In that last role, Conner’s beneficiaries include Miller herself. When she took “the really big step” of moving up from program manager to executive director at Dance Source, she recalls, he “provided a lot of support. … C.C. is very generous with his experience, with his knowledge.” Former dancer Lauren Anderson, a member of Houston Ballet during Conner’s time, echoes that.
“Mr. C.C. Conner is a gem,” Anderson says via email, adding: “Today, we sit on boards together, and I’ve learned so much by observing him as a leader and mentor. Regardless of the size of the dance organization, he is always generous with his time and expertise, offering invaluable support to ensure their success.”
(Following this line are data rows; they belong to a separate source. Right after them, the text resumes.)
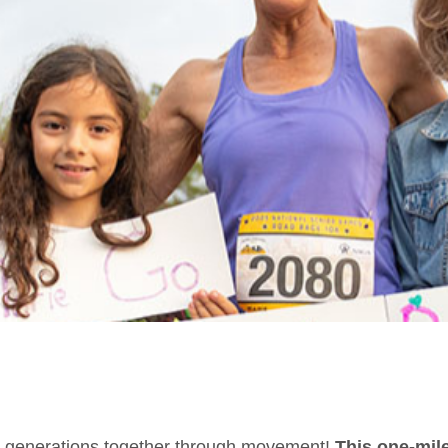
ing generations together through movement!
This one-mile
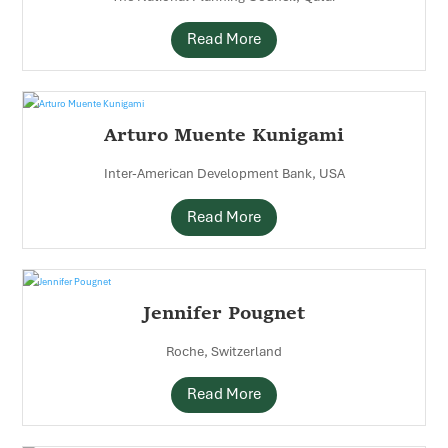
Read More
Arturo Muente Kunigami
Inter-American Development Bank, USA
Read More
Jennifer Pougnet
Roche, Switzerland
Read More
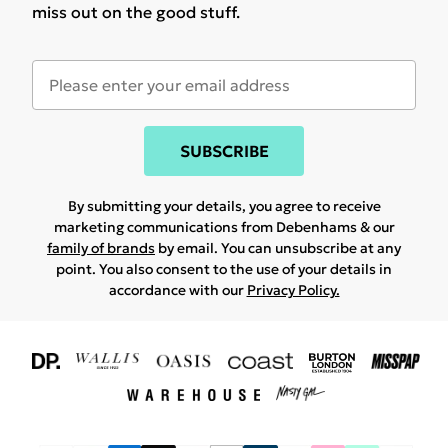
miss out on the good stuff.
SUBSCRIBE
By submitting your details, you agree to receive
marketing communications from Debenhams & our
family of brands
by email. You can unsubscribe at any
point. You also consent to the use of your details in
accordance with our
Privacy Policy.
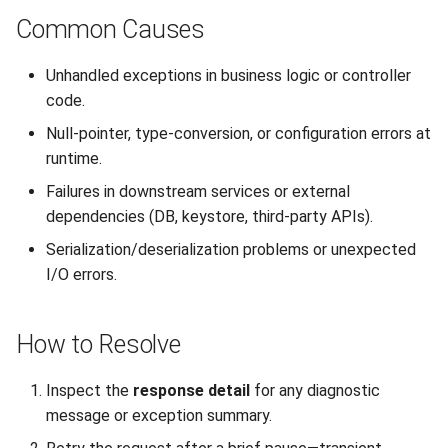
Interoperability
s
Common Causes
Unauthorized Client (401)
Large File Encryption
Utility Classes
e
(Streaming)
Composite Hybrid Keys
Unhandled exceptions in business logic or controller
Access Denied (403)
PQC Transport Layer
a
code.
Automating Enrollment in
r
CI/CD
Null-pointer, type-conversion, or configuration errors at
runtime.
c
Failures in downstream services or external
h
dependencies (DB, keystore, third-party APIs).
i
Serialization/deserialization problems or unexpected
n
I/O errors.
g
How to Resolve
Inspect the
response detail
for any diagnostic
message or exception summary.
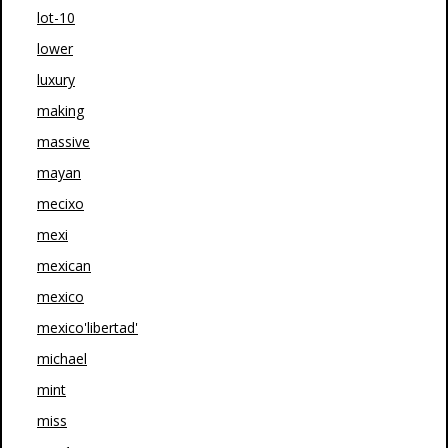
lot-10
lower
luxury
making
massive
mayan
mecixo
mexi
mexican
mexico
mexico'libertad'
michael
mint
miss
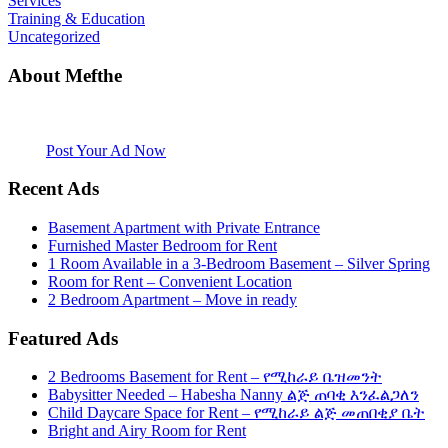
Services
Training & Education
Uncategorized
About Mefthe
Mefthe.com is the #1 Ethiopian and Eritrean community Ads listing
website. Habesha Room for Rent, Roommate, Jobs, Babysitter and
More
Post Your Ad Now
Recent Ads
Basement Apartment with Private Entrance
Furnished Master Bedroom for Rent
1 Room Available in a 3-Bedroom Basement – Silver Spring
Room for Rent – Convenient Location
2 Bedroom Apartment – Move in ready
Featured Ads
2 Bedrooms Basement for Rent – የሚከራይ ቤዝመንት
Babysitter Needed – Habesha Nanny ልጅ ጠባቂ እንፈልጋለን
Child Daycare Space for Rent – የሚከራይ ልጅ መጠበቂያ ቤት
Bright and Airy Room for Rent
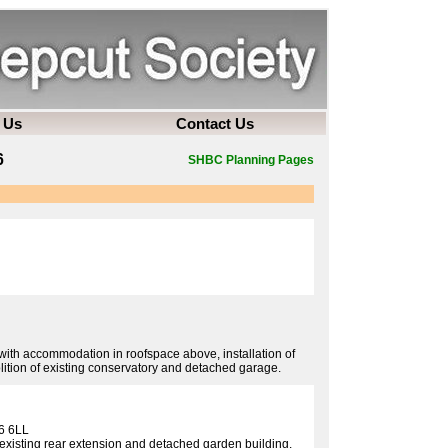
 Us
Contact Us
6
SHBC Planning Pages
 with accommodation in roofspace above, installation of
ition of existing conservatory and detached garage.
6 6LL
f existing rear extension and detached garden building.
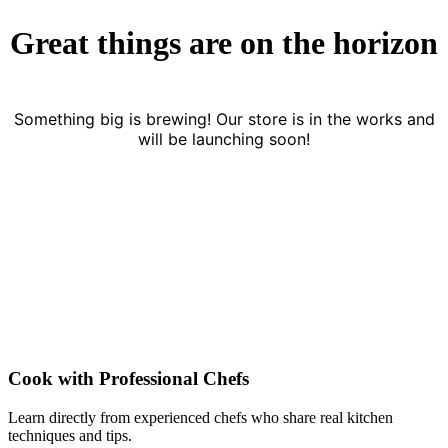
Great things are on the horizon
Something big is brewing! Our store is in the works and
will be launching soon!
Cook with Professional Chefs
Learn directly from experienced chefs who share real kitchen
techniques and tips.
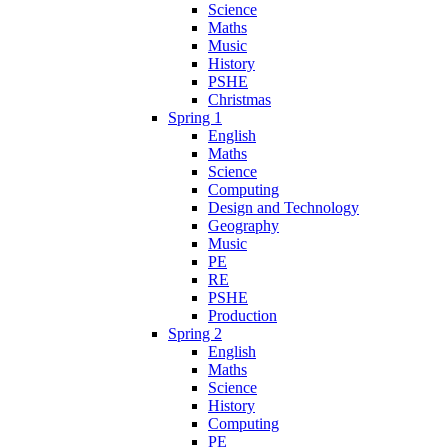
Science
Maths
Music
History
PSHE
Christmas
Spring 1
English
Maths
Science
Computing
Design and Technology
Geography
Music
PE
RE
PSHE
Production
Spring 2
English
Maths
Science
History
Computing
PE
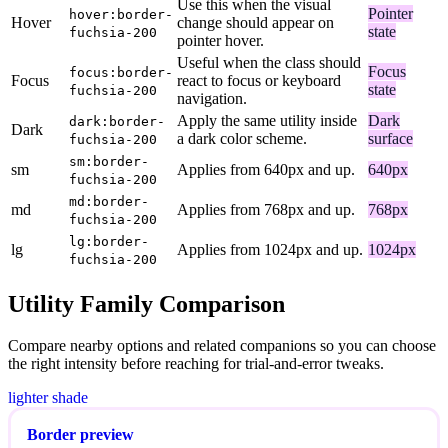
Use this when the visual
Pointer
hover:border-
Hover
change should appear on
state
fuchsia-200
pointer hover.
Useful when the class should
Focus
focus:border-
Focus
react to focus or keyboard
state
fuchsia-200
navigation.
Apply the same utility inside
Dark
dark:border-
Dark
a dark color scheme.
surface
fuchsia-200
sm:border-
sm
Applies from 640px and up.
640px
fuchsia-200
md:border-
md
Applies from 768px and up.
768px
fuchsia-200
lg:border-
lg
Applies from 1024px and up.
1024px
fuchsia-200
Utility Family Comparison
Compare nearby options and related companions so you can choose
the right intensity before reaching for trial-and-error tweaks.
lighter shade
Border preview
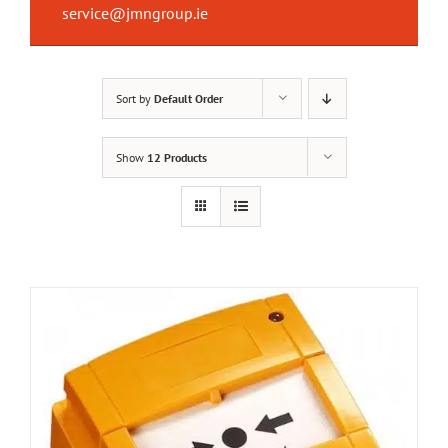
service@jmngroup.ie
Sort by
Default Order
Show
12 Products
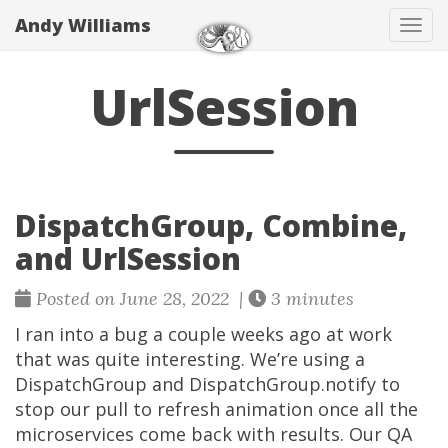
Andy Williams
Tog
navi
UrlSession
DispatchGroup, Combine,
and UrlSession
Posted on June 28, 2022 |
3 minutes
I ran into a bug a couple weeks ago at work
that was quite interesting. We’re using a
DispatchGroup and DispatchGroup.notify to
stop our pull to refresh animation once all the
microservices come back with results. Our QA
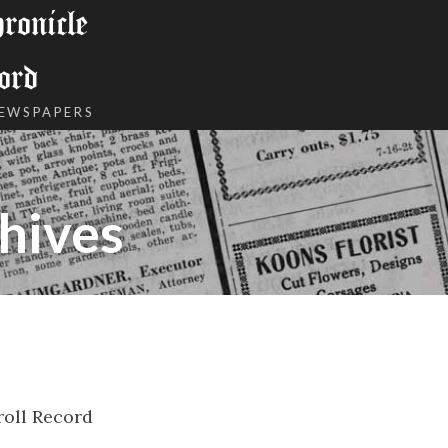
onicle
ord
NEWSPAPERS
hives
roll Record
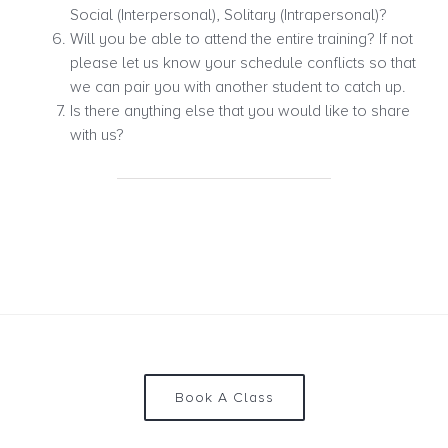
Social (Interpersonal), Solitary (Intrapersonal)?
Will you be able to attend the entire training? If not
please let us know your schedule conflicts so that
we can pair you with another student to catch up.
Is there anything else that you would like to share
with us?
Book A Class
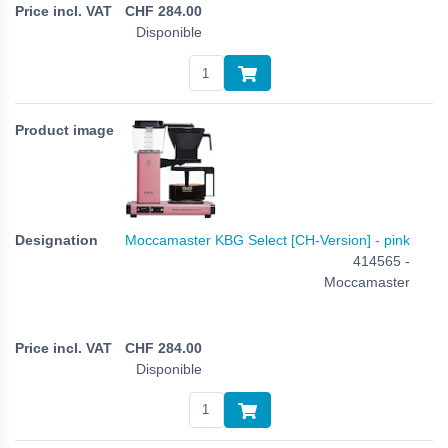
CHF
284.00
Disponible
Moccamaster KBG Select [CH-Version] - pink
414565 -
Moccamaster
CHF
284.00
Disponible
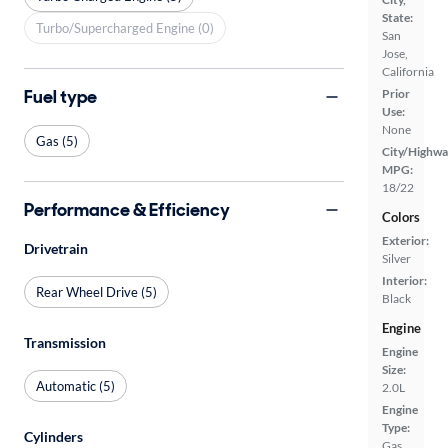
State:
Turbo/Supercharged Engine (0)
San
Jose,
California
Fuel type
Prior
Use:
None
Gas (5)
City/Highwa
MPG:
18/22
Performance & Efficiency
Colors
Exterior:
Drivetrain
Silver
Interior:
Rear Wheel Drive (5)
Black
Engine
Transmission
Engine
Size:
Automatic (5)
2.0L
Engine
Type:
Cylinders
Gas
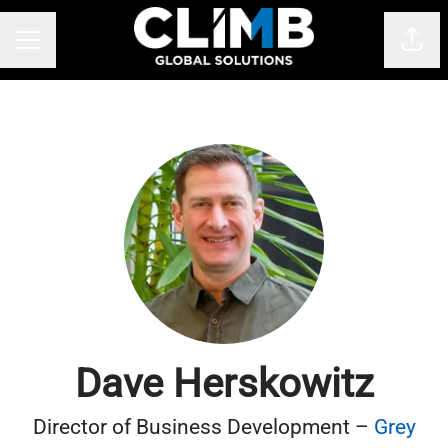
Shar
CAREER MENU
Dave Herskowitz
Director of Business Development –
Grey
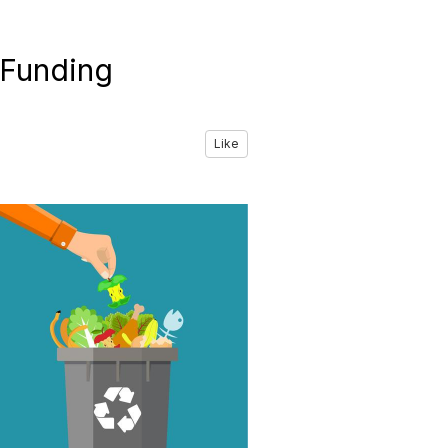
 Funding
Like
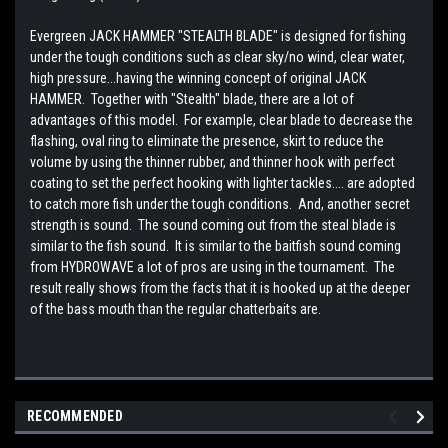
Evergreen JACK HAMMER "STEALTH BLADE" is designed for fishing
under the tough conditions such as clear sky/no wind, clear water,
high pressure...having the winning concept of original JACK
HAMMER. Together with "Stealth" blade, there are a lot of
advantages of this model. For example, clear blade to decrease the
flashing, oval ring to eliminate the presence, skirt to reduce the
volume by using the thinner rubber, and thinner hook with perfect
coating to set the perfect hooking with lighter tackles.... are adopted
to catch more fish under the tough conditions. And, another secret
strength is sound. The sound coming out from the steal blade is
similar to the fish sound. It is similar to the baitfish sound coming
from HYDROWAVE a lot of pros are using in the tournament. The
result really shows from the facts that it is hooked up at the deeper
of the bass mouth than the regular chatterbaits are.
RECOMMENDED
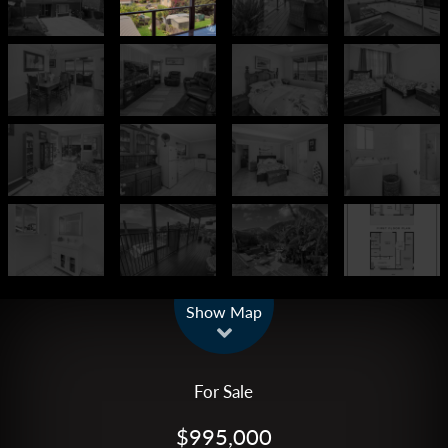
Leaflet
| Map data ©
OpenStreetMap
contributors
Show Map
For Sale
$995,000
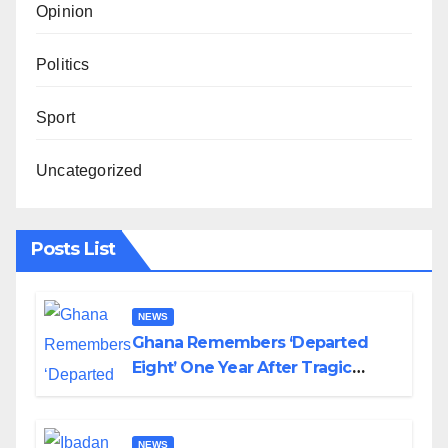
Opinion
Politics
Sport
Uncategorized
Posts List
NEWS
Ghana Remembers ‘Departed
Eight’ One Year After Tragic
Helicopter Crash
NEWS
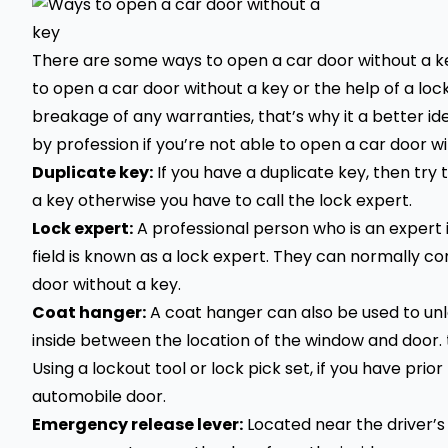
There are some ways to open a car door without a key
to open a car door without a key or the help of a 
breakage of any warranties, that’s why it a better i
by profession if you’re not able to open a car door wi
Duplicate key:
If you have a duplicate key, then try t
a key otherwise you have to call the lock expert.
Lock expert:
A professional person who is an expert 
field is known as a lock expert. They can normally co
door without a key.
Coat hanger:
A coat hanger can also be used to unlo
inside between the location of the window and door. 
Using a lockout tool or lock pick set, if you have pri
automobile door.
Emergency release lever:
Located near the driver’s 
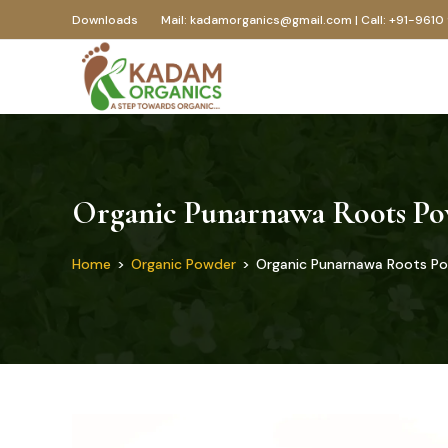
Downloads
Mail: kadamorganics@gmail.com | Call: +91-9610
Organic Punarnawa Roots P
Home
>
Organic Powder
>
Organic Punarnawa Roots P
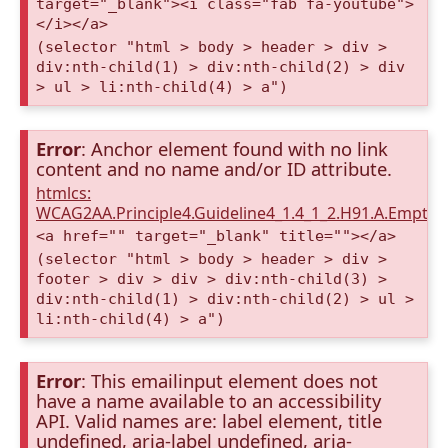
target="_blank"><i class="fab fa-youtube">
</i></a>
(selector "html > body > header > div >
div:nth-child(1) > div:nth-child(2) > div
> ul > li:nth-child(4) > a")
Error
: Anchor element found with no link
content and no name and/or ID attribute.
htmlcs:
WCAG2AA.Principle4.Guideline4_1.4_1_2.H91.A.Empty
<a href="" target="_blank" title=""></a>
(selector "html > body > header > div >
footer > div > div > div:nth-child(3) >
div:nth-child(1) > div:nth-child(2) > ul >
li:nth-child(4) > a")
Error
: This emailinput element does not
have a name available to an accessibility
API. Valid names are: label element, title
undefined, aria-label undefined, aria-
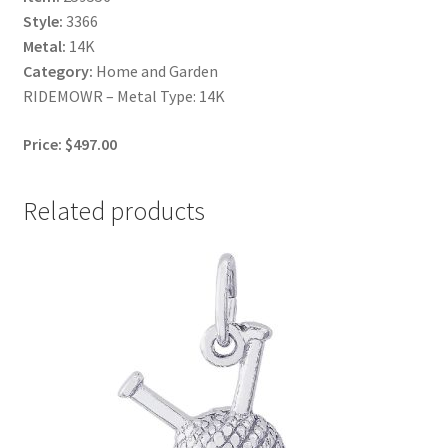
Style:
3366
Metal:
14K
Category:
Home and Garden
RIDEMOWR – Metal Type: 14K
Price: $497.00
Related products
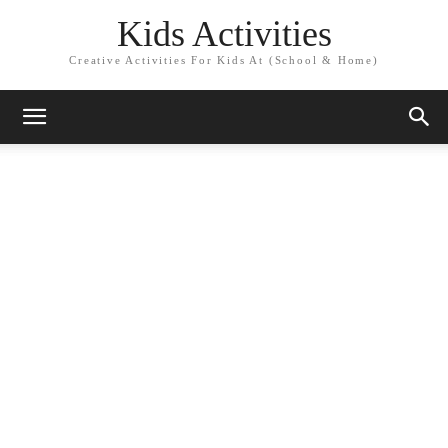
Kids Activities
Creative Activities For Kids At (School & Home)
Stokes,who grew up in Houston’s High School for the Visual and Performing Arts—and later studied at Ohio State University and UCLA—served as professor and director of the dance program at the University of Houston from 1998 until 2022, when she retired from the school. Along the way, she established a Houston offshoot of a dance company she had co-founded in Cleveland, Ohio, before she came to Texas. Now known as Karen Stokes Dance, it has been her vehicle for evening-length creations as well as mixed bills. Dance Source Houston’s award celebrates both sides of her work, Miller says.
“Through her time at U of H … she has developed the next generation of dancers, dance educators and dance leaders,” Miller says. And with her own company, Stokes “has developed a substantial body of work, and has provided a lot of dance artists with an opportunity to perform.”
As a choreographer, Stokes brings a combination of “research, artistry, culture, and unique style to every work,” says Toni Valle, a former dancer in Stokes’ company who now works as company manager, in addition to teaching at UH. “I wish people could see what I see—each gesture and design element onstage is nuanced with years of fact checking, discussions with experts, folklore, and historical references, mixed with her own brand of humor.”
UH assistant professor Teresa Chapman, who has worked alongside both Stokes and Valle at the school and Stokes’ company, points to one of Stokes’ favorite expressions: “Stay the course.”
“When I heard this, I knew I was doing the right thing,” Chapman says via email. “If I felt tired, it reminded me to continue to ‘fight the good fight’ and confirmed that what I was doing was valuable, even if unseen. Hearing those three words made me feel valued and inspired me to persevere when things got difficult.”
“Now that she is retired” from the university, Chapman adds, “Toni and I say, ‘WWKD’— ‘What would Karen do’”?